Неожиданно в ответ кто-то истошно завопил. Рык был угрожающим. Звуки отталкивались от потолка и стен, точно нас посадили в огромную гитару.

Брагин выхватил пистолет.

Лейтенант Прохладный осветил карманным фонариком подвал. На ящике с песком сидел кот. Огромный, как рысь, и лохматый, как спаниель. Глаза у него вытянулись в щелку. Он нахально облизывался, точно собирался нами закусить.

— Бандюга! — выругался Брагин. — Чингисхан… Ей-богу! Гляди, бородку приделать, капилавку на голову, халат надеть — вылитый Чингисхан.

— Пристрели! — приказал Прохладный. — Стреляй!

— Зачем экземпляр дикой природы изводить? — запротестовал Брагин, которого еще мучила совесть за Полундру.

— Здесь не заповедник, — сказал командир.

— Надо от окон мусор отбросить, — добавил Рогдай.

Брагин поднял пистолет, но кота точно сдуло.

— Стреляный, — с уважением произнес Брагин. — У нас в детдоме водилась собака… На нее палкой нацелишься, сразу линяет, только пыль столбом. Кот с понятием.

— У нас был случай, — вспомнил Прохладный. — В деревне дед спал. Кот в сторонке дремал. Спит дед, молодость во сне видит, захрапел, кадык туда-сюда… Кот как прыгнет, схватил — и каюк, пиши рапорт, и расследования не потребовалось.
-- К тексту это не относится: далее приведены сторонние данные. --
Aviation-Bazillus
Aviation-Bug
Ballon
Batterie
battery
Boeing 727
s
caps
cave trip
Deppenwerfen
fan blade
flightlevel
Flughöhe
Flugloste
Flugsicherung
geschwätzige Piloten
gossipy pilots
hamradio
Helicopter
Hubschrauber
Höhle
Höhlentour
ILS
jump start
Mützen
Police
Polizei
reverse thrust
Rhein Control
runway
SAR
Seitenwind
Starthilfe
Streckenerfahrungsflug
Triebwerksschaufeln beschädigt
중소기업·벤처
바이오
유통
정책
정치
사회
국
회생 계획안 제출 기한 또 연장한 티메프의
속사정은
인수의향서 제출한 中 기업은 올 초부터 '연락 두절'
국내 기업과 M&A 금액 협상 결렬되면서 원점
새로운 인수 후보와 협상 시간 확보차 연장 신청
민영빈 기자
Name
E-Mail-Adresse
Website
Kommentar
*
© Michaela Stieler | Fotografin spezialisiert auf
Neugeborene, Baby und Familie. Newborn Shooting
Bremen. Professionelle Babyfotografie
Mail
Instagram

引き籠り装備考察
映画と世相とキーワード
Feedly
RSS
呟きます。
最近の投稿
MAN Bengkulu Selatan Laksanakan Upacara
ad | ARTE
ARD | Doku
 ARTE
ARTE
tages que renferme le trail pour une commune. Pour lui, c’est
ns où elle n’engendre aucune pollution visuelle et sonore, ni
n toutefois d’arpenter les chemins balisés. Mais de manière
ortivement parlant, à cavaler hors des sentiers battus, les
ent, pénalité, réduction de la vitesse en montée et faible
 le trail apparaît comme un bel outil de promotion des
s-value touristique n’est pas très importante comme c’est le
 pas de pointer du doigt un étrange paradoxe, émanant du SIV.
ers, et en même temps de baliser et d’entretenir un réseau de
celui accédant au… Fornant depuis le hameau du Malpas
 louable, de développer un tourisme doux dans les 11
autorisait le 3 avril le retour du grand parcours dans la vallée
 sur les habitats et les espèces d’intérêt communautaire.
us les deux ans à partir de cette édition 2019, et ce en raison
Тот кот, из деревни Прохладного, оказался щенком по сравнению с нашим котом. Что там дед… Дед и со страху мог помереть. Не будем говорить о стариках — мы с братом, двое молодых людей, были запуганы, сломлены, терроризированы рыжим бандитом с первой же минуты нашего знакомства. Кот начал партизанскую войну, то есть не давал покоя ни днем, ни ночью. В этой войне не было ни логики, ни правил, ни жалости и тем более спасения.
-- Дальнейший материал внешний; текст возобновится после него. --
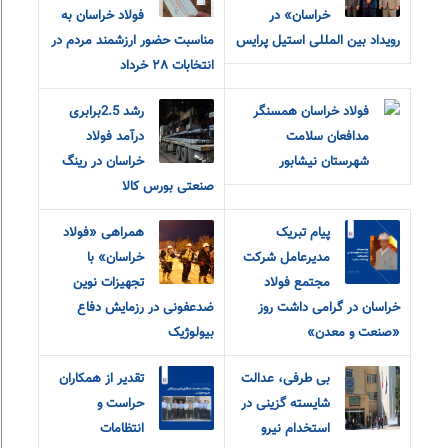
خراسان» در
فولاد خراسان به
رویداد بین المللی استیل پرایس
مناسبت حضور ارزشمند مردم در
انتخابات ٢٨ خرداد
فولاد خراسان همسنگر
رشد 2.5برابری
مدافعان سلامت
درآمد فولاد
شهرستان نیشابور
خراسان در رینگ
صنعتی بورس کالا
پیام تبریک
همراهی «فولاد
مدیرعامل شرکت
خراسان» با
مجتمع فولاد
تجهیزات نوین
خراسان در گرامی داشت روز
ضدعفونی در رزمایش دفاع
«صنعت و معدن»
بیولوژیک
بی طرفی، عدالت
تقدیر از همکاران
شایسته گزینی در
حراست و
استخدام نیرو
انتظامات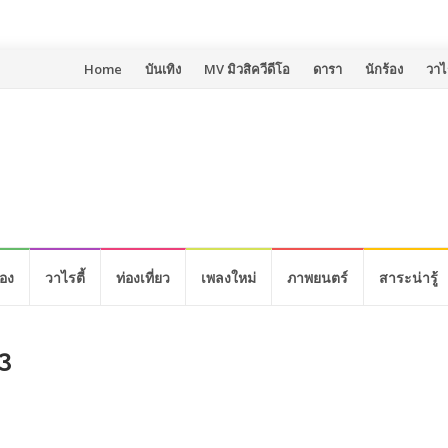
Skip
Home
บันเทิง
MV มิวสิควีดีโอ
ดารา
นักร้อง
วาไร
to
content
้อง
วาไรตี้
ท่องเที่ยว
เพลงใหม่
ภาพยนตร์
สาระน่ารู้
3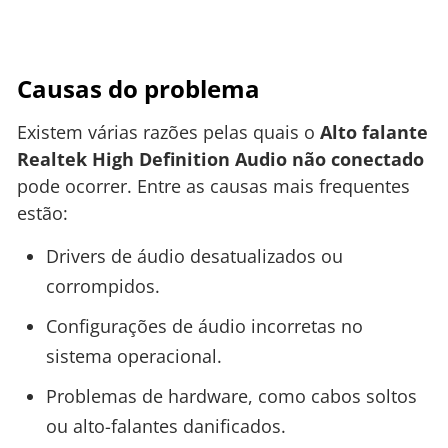
Causas do problema
Existem várias razões pelas quais o
Alto falante
Realtek High Definition Audio não conectado
pode ocorrer. Entre as causas mais frequentes
estão:
Drivers de áudio desatualizados ou
corrompidos.
Configurações de áudio incorretas no
sistema operacional.
Problemas de hardware, como cabos soltos
ou alto-falantes danificados.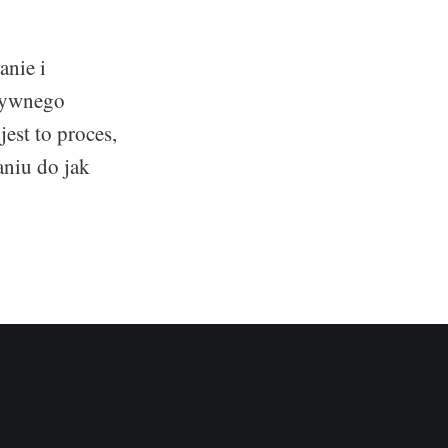
anie i
ktywnego
est to proces,
aniu do jak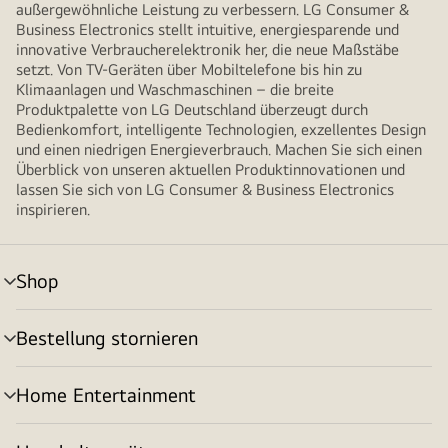
außergewöhnliche Leistung zu verbessern. LG Consumer &
Business Electronics stellt intuitive, energiesparende und
innovative Verbraucherelektronik her, die neue Maßstäbe
setzt. Von TV-Geräten über Mobiltelefone bis hin zu
Klimaanlagen und Waschmaschinen – die breite
Produktpalette von LG Deutschland überzeugt durch
Bedienkomfort, intelligente Technologien, exzellentes Design
und einen niedrigen Energieverbrauch. Machen Sie sich einen
Überblick von unseren aktuellen Produktinnovationen und
lassen Sie sich von LG Consumer & Business Electronics
inspirieren.
Shop
Menü
umschalten
Bestellung stornieren
Menü
umschalten
Home Entertainment
Menü
umschalten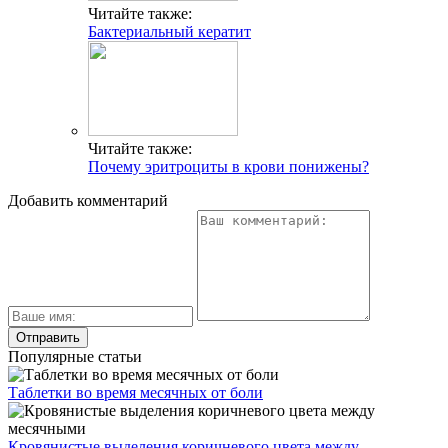
Читайте также:
Бактериальный кератит
Читайте также:
Почему эритроциты в крови понижены?
Добавить комментарий
Популярные статьи
Таблетки во время месячных от боли
Кровянистые выделения коричневого цвета между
Мы клали хлеб под бочку, старый таз, ящики… Бесполезно! Кот воровал хлеб, муку, мыло. Это было какое-то всеядное животное. Я уверен, если бы мы спрятали от него мешок битого стекла, он бы нашел мешок и слопал битое стекло. Казалось, что он торгует, ворованным на базаре. Он воровал все в доме, даже спер однажды полкилограмма столовой соли. Она лежала в мешке. Зачем коту понадобилась соль, я не знаю и по сей день.

Он партизанил нахально и безнаказанно. Стоило отлучиться, как он оставлял метку на постели. Приходилось проветривать подвал, а матрац и одеяло выносить на свежий воздух.

Ночью он действовал и в открытую. Идешь, возвращаешься домой в кромешной темноте — в городе-то не восстановили электростанцию, подходишь к дому и вдруг: «А-а-а-а…» — привидение сваливается с неба.

И пока ты лихорадочно ищешь половинку кирпича, чтоб проломить череп хулигану, он уже убежал, затаился в другом месте, чтоб выскочить, когда ты меньше всего этого ожидаешь.

Когда у нас пропали талоны на керосин, терпению наступил конец. Мы сели у «буржуйки», закурили и стали соображать.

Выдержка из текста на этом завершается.